Otları şakıyor tren Geceyi şakıyor böcek Kalk hazırlan bakalım Kapıda anahtar dönecek.
biçiminde dizelerle Nâzım Hikmet’in coşkusu, lirizmi, yüksek sesine karşın bağımsız ve yenidir. Tiyatro, Tımarhanede Balo gibi yergi ve alay öğelerinin ağır bastığı parçalarda katılaştığı halde, yer yer çizim güzelliği aradığı görülür
Bir kuduz kedi kurmuş sokakta aya pusu Sarkıyor damlara şaşı yıldızlar Çapaklı göz kapaklarında zindan uykusu.
(Laçka)
Kaos’ta (1934) çağdışı kurumlarla birlikte, çağdaş kalıplaşmalar karşısında da alay belirgin tavır olarak ortaya çıkmış, “Gökalp’le Dürkhaym’ın hapları artık yutulmuyor / Sayfalarda yarasalar / Tutulmuyor” (İşporta) örneğinde görüldüğü gibi bir öğretiye bağlanmıştır. Şair, gününün siyasal sorunlarını, dengesizliklerini, kapitalizmin savaş isterilerini de bu açıdan değerlendirir. “Yuvarlak masa konferansı / Yuvarlak masada / Harp / Kafada / Harp / Kasada / Harp / Dolar, frank, sterling, panik.” (1931-1934) değişik, çok yönlü şiirler arasında gelecek daima umut kapısı olarak görünür: “Irgat sıvandı / Taş, çakıl ayıklandı / Atıldı toprağa verimli tohum / Fışkırıp yeşerdi yemyeşil hayat.” “Azat var / azat yok / ırgada azat. / Pişiyor tohumda beklenen doğum” [Tohum).

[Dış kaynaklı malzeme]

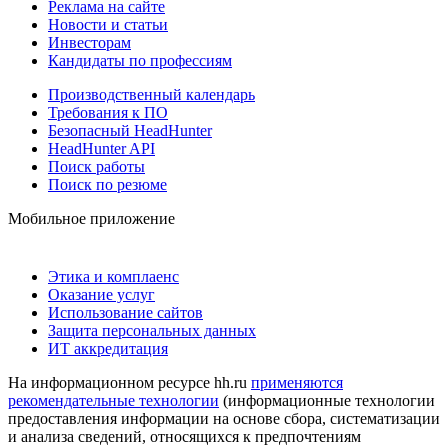
Реклама на сайте
Новости и статьи
Инвесторам
Кандидаты по профессиям
Производственный календарь
Требования к ПО
Безопасный HeadHunter
HeadHunter API
Поиск работы
Поиск по резюме
Мобильное приложение
Этика и комплаенс
Оказание услуг
Использование сайтов
Защита персональных данных
ИТ аккредитация
На информационном ресурсе hh.ru
применяются
рекомендательные технологии
(информационные технологии
предоставления информации на основе сбора, систематизации
и анализа сведений, относящихся к предпочтениям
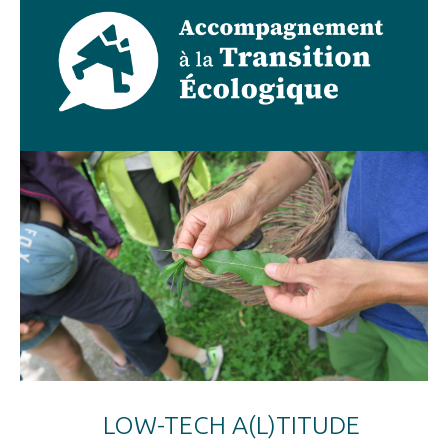
LOW-TECH A(L)TITUDE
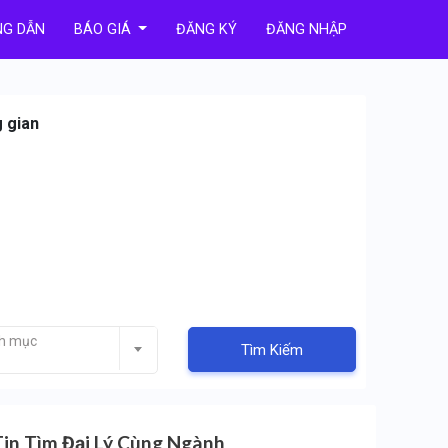
G DẪN
BÁO GIÁ
ĐĂNG KÝ
ĐĂNG NHẬP
g gian
nh mục
Tìm Kiếm
Tin Tìm Đại Lý Cùng Ngành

Bu dönem şiirlerinin akıldışı (irrationnel) bir hava içinde oluşmadığını belirten E. Behzat, sözcükte ses uyumu aradığını, kalın-ince harflerin sessizlerle olan (phonique) ilişkilerini göz önünde tuttuğunu yazar. Şiirlerin “çoğu sembolik giysilere bürünmüştür. Özde yarım bıraktıklarını okurun kafası tamamlar. Çağrışım kapıları açıktır. Gerçekte fütürizme çalarlar ama asıl hızlarım, ana materyalizmden aldıkları için doğa, mantık ve mekân dışı atlayışlar bunlarda yer almaz.” (Kaos önyazısı) düşünüsündedir.
Açıl Kilidim Açıl’daki 1934-1940 yıllarının ürünleriyse bu anlayışın dışında görünürler. Şair, “Biçim dikenli geometri / Düzgünlü mısra çakıl taşı / Kalıp kafiye akla köstek / Yalnız gözle okunması için şiirin / Buğulu aynadan ahengi sil” (Prologia) dizesindeki aradığını belirttiği yapıya kavuşmak için uyuma, şairaneliğe, lirizme uzak durmaya çalışır. “Böcek Zamanı”, “Çiçek Saksı Badem”, “Misafir”, “Mektup”, “Babaevi”, “Benden Sonrakiler”, “Deli Dünya”, “Ballade’lar”, “Serenad”lar gibi parçalarda bilincin baskısından iyice kurtulmak istediği bellidir. Şiirlerin boyutları küçülmüş, ifade yalınlaşmış, imgeden kaçılmış, genellikle uyağa başvurma gereği de duyulmamıştır. Kalburla güneş taşıyor bebek,
Şeytan minaresi evine,
Yazı geçirmek için.
(Ballade’lar)
Seni,
Saksımda yetiştirdim,
Vaktin gelince koparıp yemek için,
Saksımı çaldılar:
(Çiçek Sakst Badem)
Herşey güzel şu dünyada,
Şu eşek, şu öbür serçe,
Şu kadın,
Şu hiç yerini değiştirmeyen ağaç.
(Deli Dünya)
Kalbim,
Top,
Bu topu,
Yıldızlara mı atsam,
Sana mı atsam Tutabilir misin (Serenad’lar)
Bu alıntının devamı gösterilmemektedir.